The cost to UK households of bailing out nationalised energy retailer Bulb is expected to soar to more than £4bn by the spring unless the government achieves a sale, saddling every home with an additional £150 or more on its bills next year.

The new forecast from energy consultancy Auxilione illustrates the spiralling costs of supporting Bulb’s 1.4mn customers as wholesale gas and electricity prices surge. The company’s administrators are hamstrung by government rules that restrict hedging against rising energy prices.

The bailout of Bulb, which collapsed in November last year, is expected to be the most expensive since the rescue of RBS during the financial crisis. Unlike 2008, the government plans to make households absorb the cost through higher energy bills rather than funding the rescue through general taxation as it is doing currently.

The decision is politically charged as households are already braced for much higher energy bills because of the record price of gas and electricity, with forecasts they could reach £5,000 for the typical home by the spring — more than four times the level a year ago.

Although most customers of failed suppliers have been transferred to larger competitors, Bulb was considered too big so it was instead nationalised.
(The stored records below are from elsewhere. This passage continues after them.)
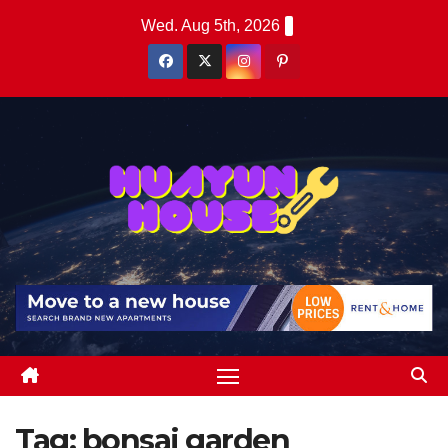
Skip
Wed. Aug 5th, 2026
to
content
Tag:
bonsai garden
Households are already paying about £94 a year to cover the lossmaking customers transferred to other suppliers, but the total could be far higher once Bulb is included.

The government’s failure to agree a deal with potential buyers has caused costs to mount as Bulb’s administrators have not been able to hedge the rising price of wholesale energy.
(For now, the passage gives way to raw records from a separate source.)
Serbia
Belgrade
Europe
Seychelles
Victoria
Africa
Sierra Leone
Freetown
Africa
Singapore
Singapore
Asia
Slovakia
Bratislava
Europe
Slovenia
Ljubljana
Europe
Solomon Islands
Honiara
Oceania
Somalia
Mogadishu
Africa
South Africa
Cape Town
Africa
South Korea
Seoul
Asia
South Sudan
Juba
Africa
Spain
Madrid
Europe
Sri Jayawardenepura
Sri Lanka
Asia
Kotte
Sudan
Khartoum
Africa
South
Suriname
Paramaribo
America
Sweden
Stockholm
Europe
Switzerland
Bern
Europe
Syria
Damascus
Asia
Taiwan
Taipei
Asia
Auxilione’s estimate is based on forecasts for losses made under the price cap, chiefly the rising wholesale price of gas and greater use by customers over the winter.

In March the Office for Budget Responsibility estimated that the Bulb bailout would cost £2.2bn over two years, but wholesale gas prices have more than doubled since June after Russia slashed supplies to Europe. Auxilione expects additional losses under the price cap will be about £420mn between March and October when energy use is lower, and more than £1.6bn over the winter months.
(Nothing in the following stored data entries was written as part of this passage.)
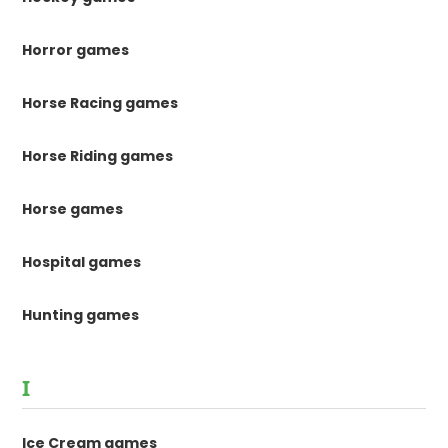
Horror games
Horse Racing games
Horse Riding games
Horse games
Hospital games
Hunting games
I
Ice Cream games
Gas prices are now more than 10 times the level they averaged over the past decade, and could increase further if Russia severs supplies or it is a particularly cold winter. In August alone UK wholesale gas prices have risen 35 per cent.

Energy retailers normally buy wholesale gas and electricity in advance to protect against changes in prices, particularly as the UK price cap stops them passing on the full cost to consumers.

But government rules restrict state-owned companies from hedging, leaving Bulb’s administrators — and ultimately UK households — hugely exposed as prices have marched higher.

MPs on the business, energy and industry strategy committee have criticised the government’s decision to prevent Bulb from buying energy in advance.

Tony Jordan, director at Auxilione, said the government “was paying a high price for the lack of hedging, and costs could rise even higher if gas prices continue to soar”.

Octopus Energy, the UK’s fourth-biggest supplier, has offered to take over Bulb’s customers on the condition that the government starts buying the gas and electricity for them in advance at a cost of about £1bn, according to two people familiar with the matter. It has also offered a profit share arrangement should the customers turn profitable in the future.

Bulb, which was established in 2015 and never made a profit, collapsed with £326mn debt as a result of soaring natural gas prices and a failure to raise new money.

Hayden Wood, who founded the company in 2015, continued to receive a taxpayer-funded salary of £250,000 until he left at the end of last month. Wood and co-founder Amit Gudka had together earned more than £8mn from a share sale in 2018.

The government said: “The special administrator of Bulb is required by law to keep costs as low as possible. We continue to engage closely with them to ensure maximum value for money for taxpayers.”

Bulb and Teneo, the administrator, declined to comment.